■ **WHAT IS REQUIRED**
Every entry must appear in the answer exactly as it does here.

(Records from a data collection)
+++++

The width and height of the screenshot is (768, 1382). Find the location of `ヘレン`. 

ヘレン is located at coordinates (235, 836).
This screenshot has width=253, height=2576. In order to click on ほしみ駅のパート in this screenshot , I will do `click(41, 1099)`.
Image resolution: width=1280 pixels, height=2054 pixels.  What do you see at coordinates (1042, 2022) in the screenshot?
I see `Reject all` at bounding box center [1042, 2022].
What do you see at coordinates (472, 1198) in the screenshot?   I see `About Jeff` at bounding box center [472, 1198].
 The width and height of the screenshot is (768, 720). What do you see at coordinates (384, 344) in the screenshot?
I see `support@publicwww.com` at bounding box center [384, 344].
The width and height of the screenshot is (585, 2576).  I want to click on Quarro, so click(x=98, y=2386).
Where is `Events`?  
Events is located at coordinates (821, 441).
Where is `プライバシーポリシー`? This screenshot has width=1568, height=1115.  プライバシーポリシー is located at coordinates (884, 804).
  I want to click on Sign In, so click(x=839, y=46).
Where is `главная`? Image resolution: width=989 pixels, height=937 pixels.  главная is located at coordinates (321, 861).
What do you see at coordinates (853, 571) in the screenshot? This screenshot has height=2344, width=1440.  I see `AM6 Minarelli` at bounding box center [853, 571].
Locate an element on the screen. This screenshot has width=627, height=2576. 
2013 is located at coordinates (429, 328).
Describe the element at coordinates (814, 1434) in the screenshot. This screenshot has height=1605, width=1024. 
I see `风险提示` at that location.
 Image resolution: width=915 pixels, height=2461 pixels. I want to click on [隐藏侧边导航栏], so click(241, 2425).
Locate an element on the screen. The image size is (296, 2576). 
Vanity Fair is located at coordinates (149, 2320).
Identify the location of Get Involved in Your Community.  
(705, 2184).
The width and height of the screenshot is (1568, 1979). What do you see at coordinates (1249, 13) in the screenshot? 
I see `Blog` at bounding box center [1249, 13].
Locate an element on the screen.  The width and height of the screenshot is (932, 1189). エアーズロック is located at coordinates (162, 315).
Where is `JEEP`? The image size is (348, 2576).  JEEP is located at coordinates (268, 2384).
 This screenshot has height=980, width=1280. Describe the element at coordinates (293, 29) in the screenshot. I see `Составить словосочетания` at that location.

+++++

■ **TASK SOLUTION**
The width and height of the screenshot is (768, 1382). Find the location of `ヘレン`. 

ヘレン is located at coordinates (235, 836).
This screenshot has width=253, height=2576. In order to click on ほしみ駅のパート in this screenshot , I will do `click(41, 1099)`.
Image resolution: width=1280 pixels, height=2054 pixels.  What do you see at coordinates (1042, 2022) in the screenshot?
I see `Reject all` at bounding box center [1042, 2022].
What do you see at coordinates (472, 1198) in the screenshot?   I see `About Jeff` at bounding box center [472, 1198].
 The width and height of the screenshot is (768, 720). What do you see at coordinates (384, 344) in the screenshot?
I see `support@publicwww.com` at bounding box center [384, 344].
The width and height of the screenshot is (585, 2576).  I want to click on Quarro, so click(x=98, y=2386).
Where is `Events`?  
Events is located at coordinates (821, 441).
Where is `プライバシーポリシー`? This screenshot has width=1568, height=1115.  プライバシーポリシー is located at coordinates (884, 804).
  I want to click on Sign In, so click(x=839, y=46).
Where is `главная`? Image resolution: width=989 pixels, height=937 pixels.  главная is located at coordinates (321, 861).
What do you see at coordinates (853, 571) in the screenshot? This screenshot has height=2344, width=1440.  I see `AM6 Minarelli` at bounding box center [853, 571].
Locate an element on the screen. This screenshot has width=627, height=2576. 
2013 is located at coordinates (429, 328).
Describe the element at coordinates (814, 1434) in the screenshot. This screenshot has height=1605, width=1024. 
I see `风险提示` at that location.
 Image resolution: width=915 pixels, height=2461 pixels. I want to click on [隐藏侧边导航栏], so click(241, 2425).
Locate an element on the screen. The image size is (296, 2576). 
Vanity Fair is located at coordinates (149, 2320).
Identify the location of Get Involved in Your Community.  
(705, 2184).
The width and height of the screenshot is (1568, 1979). What do you see at coordinates (1249, 13) in the screenshot? 
I see `Blog` at bounding box center [1249, 13].
Locate an element on the screen.  The width and height of the screenshot is (932, 1189). エアーズロック is located at coordinates (162, 315).
Where is `JEEP`? The image size is (348, 2576).  JEEP is located at coordinates (268, 2384).
 This screenshot has height=980, width=1280. Describe the element at coordinates (293, 29) in the screenshot. I see `Составить словосочетания` at that location.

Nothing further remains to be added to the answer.